Every yellow taxi is driven by a foreigner who fails to get you
back to '68 on time. The whole world lives in a bad part of

town. Hoodlums roam the streets hoping to steal every letter
out of the alphabet-soup and then sell them later as possible

landscaping shrubs. Hemingway has writer's block and you
can count at least a dozen Liberace lookalikes in the steam

room. There is a french flag flying from an anti-Vichy pole.
The calamine lotion you thought would work only screws up

the dog's psyche or the girl's allergy has a thing for the scent
of daffodils. We try to witness ten minutes of patriarchy but

loose interest after the first red rocket's glare. Instead, we
practice five new ways to do the Twist in bed and put on our

futuristic sunglasses in an effort to psychoanalyze the meaning
of "spare time". She ends up becoming a jack-o'-lantern with

a candle glowing inside. I turn out to be a flat-foot cop with a
nondescript nightstick. We could live happily ever after if it were

not for the fact that in less than twenty minutes we have to decide
which we like best, the words or the music.
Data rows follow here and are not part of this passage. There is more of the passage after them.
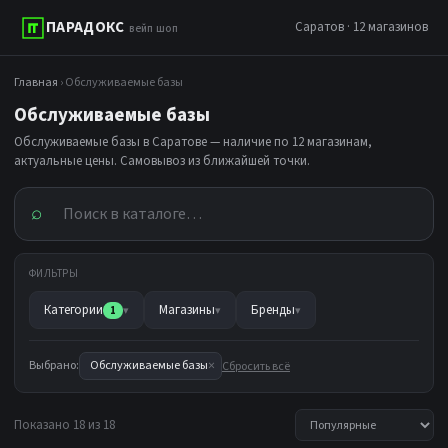
ПАРАДОКС
Саратов · 12 магазинов
вейп шоп
Главная
› Обслуживаемые базы
Обслуживаемые базы
Обслуживаемые базы в Саратове — наличие по 12 магазинам,
актуальные цены. Самовывоз из ближайшей точки.
⌕
ФИЛЬТРЫ
Категории
Магазины
Бренды
1
▾
▾
▾
×
Выбрано:
Обслуживаемые базы
Сбросить всё
Показано 18 из 18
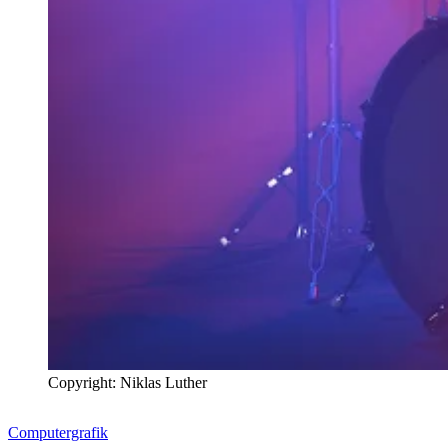
Copyright: Niklas Luther
Computergrafik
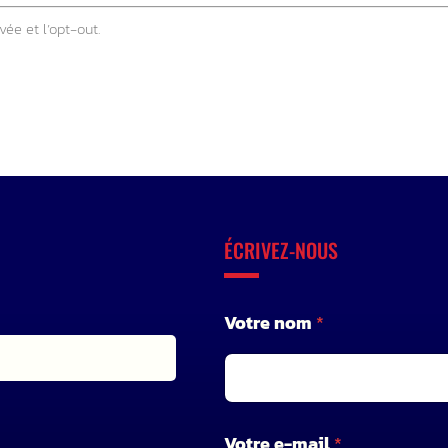
vée et l’opt-out.
ÉCRIVEZ-NOUS
Votre nom
*
Votre e-mail
*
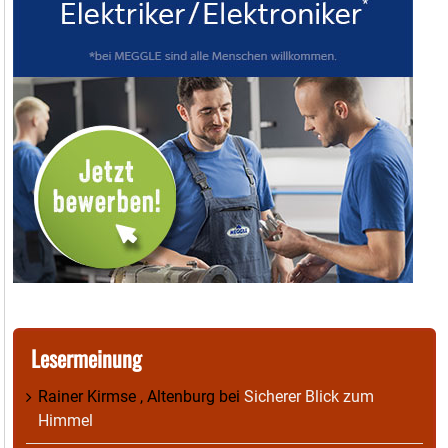
Lesermeinung
Rainer Kirmse , Altenburg
bei
Sicherer Blick zum
Himmel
Making A Molehill Out Of A Mountain

The angel-parts arrived in a standard cardboard box marked
on one side with small black type that simply said "Made In

China". The pieces were numbered and wrapped in cellophane
but unassembled. Directly on top the wings had been placed,

all thickly-feathered in a heavenly gray. I admit, I was somewhat
taken aback by the color (I expected them to be pure white).

But by far my most startling discovery of all was that the
container lacked any packing instructions. Had logic been

disguised as illogical this error would have been OK. Even if
my heart's pistol had been crocked with the safety lock on I could

have figured out what went where. But my margin never never to
me from afar. Now almost two weeks later, the delicate arms,

legs, and that gorgeous halo still lay in a pile on the hardwood
floor on the right-hand side of the hallway coat rack.